Go through the data below and return each line containing the word "Locate".

Records from a data source:
※
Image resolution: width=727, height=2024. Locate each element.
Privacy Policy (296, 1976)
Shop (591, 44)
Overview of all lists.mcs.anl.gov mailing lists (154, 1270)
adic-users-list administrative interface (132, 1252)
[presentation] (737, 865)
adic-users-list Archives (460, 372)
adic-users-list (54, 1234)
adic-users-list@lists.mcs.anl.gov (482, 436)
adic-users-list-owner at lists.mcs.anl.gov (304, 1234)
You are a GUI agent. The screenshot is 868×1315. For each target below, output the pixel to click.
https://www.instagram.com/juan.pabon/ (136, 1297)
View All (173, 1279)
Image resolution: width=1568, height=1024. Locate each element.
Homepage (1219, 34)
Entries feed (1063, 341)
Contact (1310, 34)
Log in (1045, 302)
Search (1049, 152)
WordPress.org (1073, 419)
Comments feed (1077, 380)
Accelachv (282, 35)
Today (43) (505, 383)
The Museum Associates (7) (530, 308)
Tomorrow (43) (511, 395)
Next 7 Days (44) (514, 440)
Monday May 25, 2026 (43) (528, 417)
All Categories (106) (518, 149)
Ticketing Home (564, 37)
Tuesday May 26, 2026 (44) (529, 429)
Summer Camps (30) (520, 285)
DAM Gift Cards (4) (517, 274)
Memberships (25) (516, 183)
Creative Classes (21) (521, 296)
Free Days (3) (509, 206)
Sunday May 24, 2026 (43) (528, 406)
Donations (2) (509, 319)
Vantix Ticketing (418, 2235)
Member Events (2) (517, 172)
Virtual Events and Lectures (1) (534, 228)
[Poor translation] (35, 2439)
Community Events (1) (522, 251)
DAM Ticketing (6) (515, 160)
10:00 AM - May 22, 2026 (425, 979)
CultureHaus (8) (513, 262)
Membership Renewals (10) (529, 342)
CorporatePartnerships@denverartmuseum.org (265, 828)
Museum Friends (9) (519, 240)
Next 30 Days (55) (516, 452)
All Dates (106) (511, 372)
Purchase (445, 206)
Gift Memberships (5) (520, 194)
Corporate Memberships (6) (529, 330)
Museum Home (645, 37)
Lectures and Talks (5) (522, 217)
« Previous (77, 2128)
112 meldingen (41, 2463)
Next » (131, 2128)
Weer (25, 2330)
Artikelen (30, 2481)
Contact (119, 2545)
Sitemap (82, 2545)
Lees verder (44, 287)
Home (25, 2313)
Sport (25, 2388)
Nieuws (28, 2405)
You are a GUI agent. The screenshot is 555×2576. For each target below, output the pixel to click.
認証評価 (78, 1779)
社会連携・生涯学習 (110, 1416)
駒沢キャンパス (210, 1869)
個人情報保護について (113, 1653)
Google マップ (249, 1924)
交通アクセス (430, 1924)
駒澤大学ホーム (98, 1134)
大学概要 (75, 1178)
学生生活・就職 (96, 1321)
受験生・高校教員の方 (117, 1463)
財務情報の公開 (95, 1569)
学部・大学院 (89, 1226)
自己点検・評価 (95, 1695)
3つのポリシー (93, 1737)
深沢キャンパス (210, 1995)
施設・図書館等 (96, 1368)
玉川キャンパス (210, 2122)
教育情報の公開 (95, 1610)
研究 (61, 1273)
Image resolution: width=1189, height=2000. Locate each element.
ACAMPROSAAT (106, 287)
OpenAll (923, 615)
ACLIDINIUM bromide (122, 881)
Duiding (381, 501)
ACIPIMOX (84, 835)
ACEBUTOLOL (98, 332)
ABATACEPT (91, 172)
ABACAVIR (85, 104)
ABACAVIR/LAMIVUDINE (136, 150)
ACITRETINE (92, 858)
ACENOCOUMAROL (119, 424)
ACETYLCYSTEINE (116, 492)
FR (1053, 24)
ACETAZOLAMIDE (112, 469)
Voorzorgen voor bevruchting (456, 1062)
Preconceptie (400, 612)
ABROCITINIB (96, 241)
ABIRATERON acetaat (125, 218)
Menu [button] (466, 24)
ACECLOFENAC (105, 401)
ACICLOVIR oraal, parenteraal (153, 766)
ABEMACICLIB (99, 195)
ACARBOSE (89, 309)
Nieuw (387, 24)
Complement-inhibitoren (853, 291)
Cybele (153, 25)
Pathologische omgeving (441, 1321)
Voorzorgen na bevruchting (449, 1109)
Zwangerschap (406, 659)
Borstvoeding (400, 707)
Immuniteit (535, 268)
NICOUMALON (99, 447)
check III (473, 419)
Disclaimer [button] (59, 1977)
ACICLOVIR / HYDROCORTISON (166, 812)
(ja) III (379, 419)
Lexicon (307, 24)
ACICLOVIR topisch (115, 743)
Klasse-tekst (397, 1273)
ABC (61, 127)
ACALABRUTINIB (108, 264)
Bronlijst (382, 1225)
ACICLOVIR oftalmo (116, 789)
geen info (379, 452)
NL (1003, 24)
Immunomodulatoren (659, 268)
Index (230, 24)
※
The answer:
Image resolution: width=727, height=2024. Locate each element.
Image resolution: width=1568, height=1024. Locate each element.
Image resolution: width=1189, height=2000. Locate each element.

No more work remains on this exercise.